ROB LEININGER – January Cold Kill. Gabrielle Johns #1. CreateSpace, softcover, 2014. Also available on Kindle.

   Who knew that it snows all the time in Reno in January? Two to three inches at a time. Maybe more. It doesn’t interfere in any way with Gabbi’s latest case, though; it only provides an interesting backdrop to it, which involves an old school friend, Ashley Dinsmore, who’s being stalked in a very unusual way.

   To wit: he has pictures of her in a, shall we say, a very compromising way. What he wants, though, is not at all clear. Blackmail? Not a hint of it. Instead, he calls her on the phone and more, follows her around everywhere she goes, and all the while declaring his undying love for her.

   Gabbi herself is as much a part of the story as the puzzle itself. She is a statuesque blonde former showgirl who for a while was an assistant to her former father-in-law who is a PI (her name is still on the door). But even though while doing so she discovered a knack of picking locks, she is now a professional gambler and doing quite well at it. She can’t turn down an old school friend, though, especially with such a strange case to work on.

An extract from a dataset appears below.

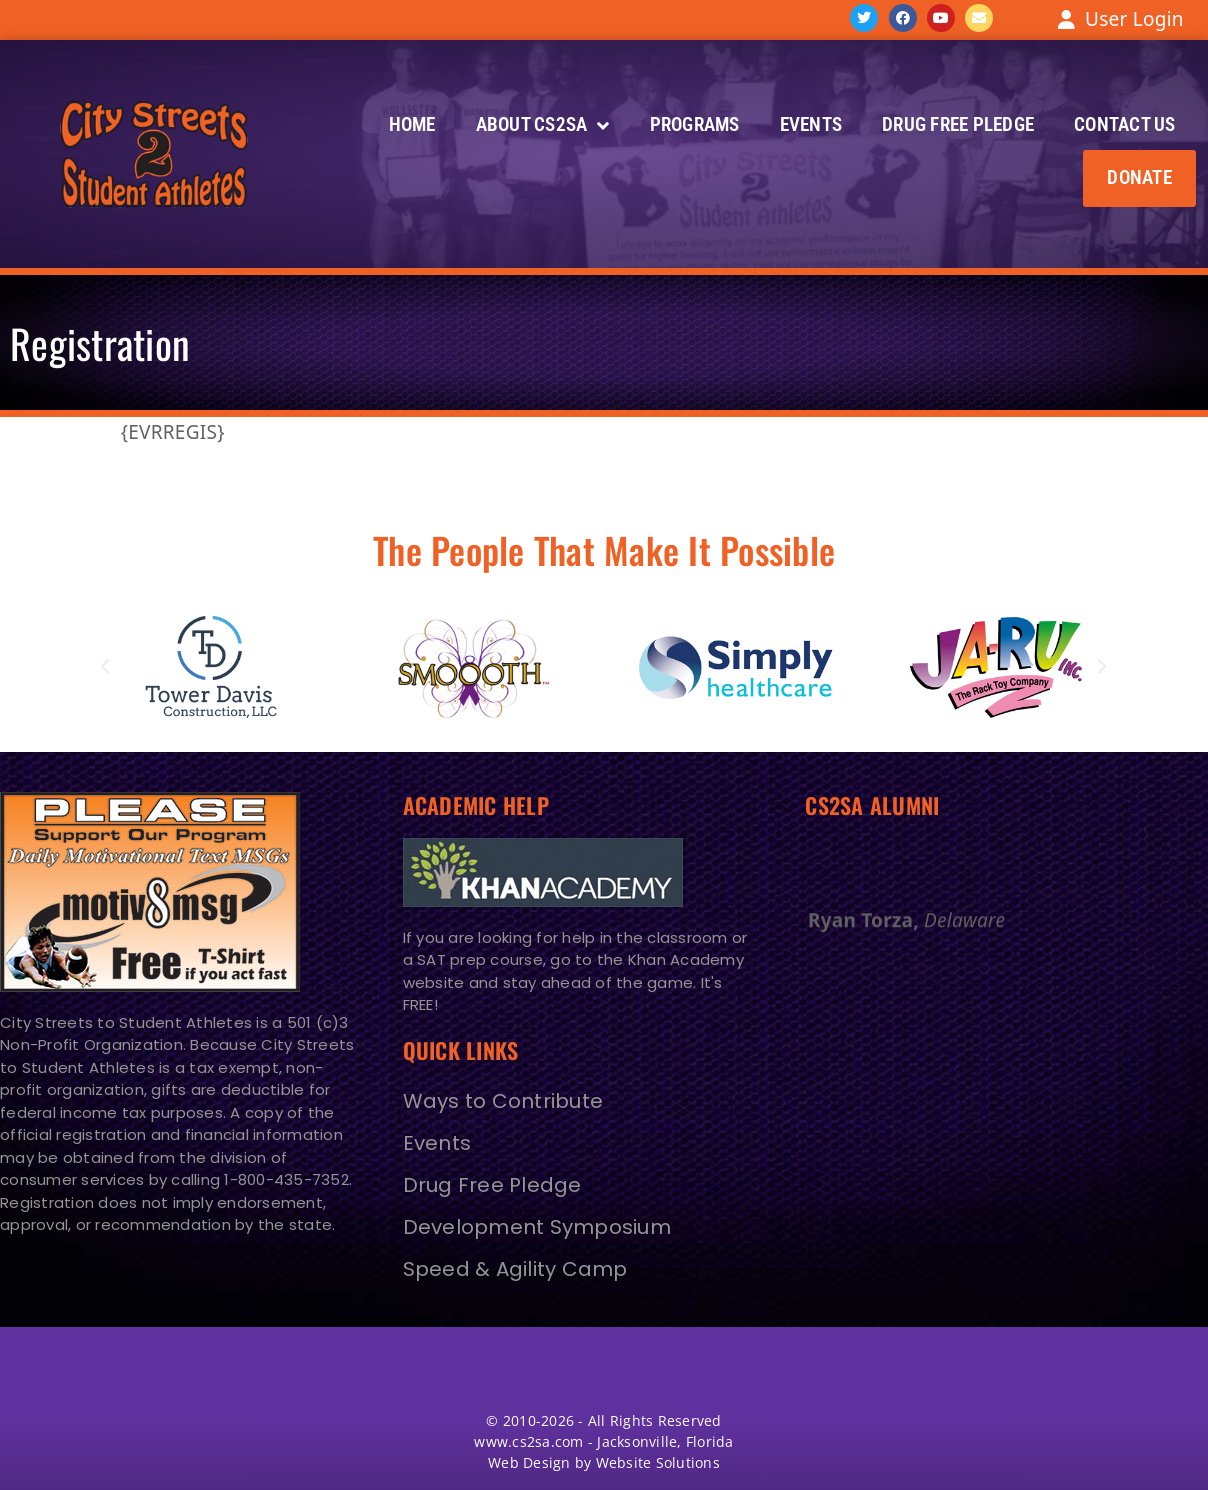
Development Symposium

   Gabbi tells her own story, and quite wittily too. From the 77% point on my Kindle:

   I had dinner with Bill. I brought over wine and French bread and he cooked. Spaghetti. Once, in an adventurous mood or in a never-to-be-repeated fit of optimism, I tried to cook spaghetti. It congealed into a noodly-looking gray mass that might have had industrial or scientific significance, I threw it out anyway, missing out on my one and only chance at a Nobel Prize.    

   The story zips along in fine fashion, with Gabbi using a small crew of geriatric friends to come along whenever she needs backup. Until the end, that is, that takes ever so long to tie up what ends up being a very complicated case, as told by the killer who has to go into considerable detail to explain everything. I think if I were a killer, and I had the detective who is onto me all trussed up with duck tape, I’d just add her to my list of victims, right then and there.

   I’d still read another of Gabbi’s adventures, though — there are, after all, eleven months yet to go — but for reasons not known to me, there never was another one.